(Pixel coordinate grounding data)
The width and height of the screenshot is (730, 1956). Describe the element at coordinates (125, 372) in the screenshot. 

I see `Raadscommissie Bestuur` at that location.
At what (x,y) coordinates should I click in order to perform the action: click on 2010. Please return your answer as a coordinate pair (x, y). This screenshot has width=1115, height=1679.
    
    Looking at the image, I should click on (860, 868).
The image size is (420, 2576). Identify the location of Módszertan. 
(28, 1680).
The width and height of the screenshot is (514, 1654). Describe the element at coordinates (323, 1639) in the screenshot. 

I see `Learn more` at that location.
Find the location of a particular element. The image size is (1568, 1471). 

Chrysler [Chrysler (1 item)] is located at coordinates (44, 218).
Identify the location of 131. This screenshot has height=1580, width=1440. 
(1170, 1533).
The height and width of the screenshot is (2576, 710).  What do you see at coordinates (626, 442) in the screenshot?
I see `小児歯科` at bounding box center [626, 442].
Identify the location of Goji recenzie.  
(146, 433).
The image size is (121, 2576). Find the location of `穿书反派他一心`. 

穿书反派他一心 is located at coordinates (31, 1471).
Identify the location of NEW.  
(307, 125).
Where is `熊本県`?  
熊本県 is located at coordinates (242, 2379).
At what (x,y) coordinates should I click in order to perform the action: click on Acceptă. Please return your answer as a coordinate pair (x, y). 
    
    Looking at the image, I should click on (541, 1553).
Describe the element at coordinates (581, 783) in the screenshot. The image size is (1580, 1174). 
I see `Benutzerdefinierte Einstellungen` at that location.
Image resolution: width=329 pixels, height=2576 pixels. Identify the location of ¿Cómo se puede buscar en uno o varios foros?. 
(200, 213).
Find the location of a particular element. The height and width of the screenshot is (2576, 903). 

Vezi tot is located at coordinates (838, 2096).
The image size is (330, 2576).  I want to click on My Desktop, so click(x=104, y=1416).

• Try it
Please transcribe the records in full, keeping every word as it is.

• Response area
The width and height of the screenshot is (730, 1956). Describe the element at coordinates (125, 372) in the screenshot. 

I see `Raadscommissie Bestuur` at that location.
At what (x,y) coordinates should I click in order to perform the action: click on 2010. Please return your answer as a coordinate pair (x, y). This screenshot has width=1115, height=1679.
    
    Looking at the image, I should click on (860, 868).
The image size is (420, 2576). Identify the location of Módszertan. 
(28, 1680).
The width and height of the screenshot is (514, 1654). Describe the element at coordinates (323, 1639) in the screenshot. 

I see `Learn more` at that location.
Find the location of a particular element. The image size is (1568, 1471). 

Chrysler [Chrysler (1 item)] is located at coordinates (44, 218).
Identify the location of 131. This screenshot has height=1580, width=1440. 
(1170, 1533).
The height and width of the screenshot is (2576, 710).  What do you see at coordinates (626, 442) in the screenshot?
I see `小児歯科` at bounding box center [626, 442].
Identify the location of Goji recenzie.  
(146, 433).
The image size is (121, 2576). Find the location of `穿书反派他一心`. 

穿书反派他一心 is located at coordinates (31, 1471).
Identify the location of NEW.  
(307, 125).
Where is `熊本県`?  
熊本県 is located at coordinates (242, 2379).
At what (x,y) coordinates should I click in order to perform the action: click on Acceptă. Please return your answer as a coordinate pair (x, y). 
    
    Looking at the image, I should click on (541, 1553).
Describe the element at coordinates (581, 783) in the screenshot. The image size is (1580, 1174). 
I see `Benutzerdefinierte Einstellungen` at that location.
Image resolution: width=329 pixels, height=2576 pixels. Identify the location of ¿Cómo se puede buscar en uno o varios foros?. 
(200, 213).
Find the location of a particular element. The height and width of the screenshot is (2576, 903). 

Vezi tot is located at coordinates (838, 2096).
The image size is (330, 2576).  I want to click on My Desktop, so click(x=104, y=1416).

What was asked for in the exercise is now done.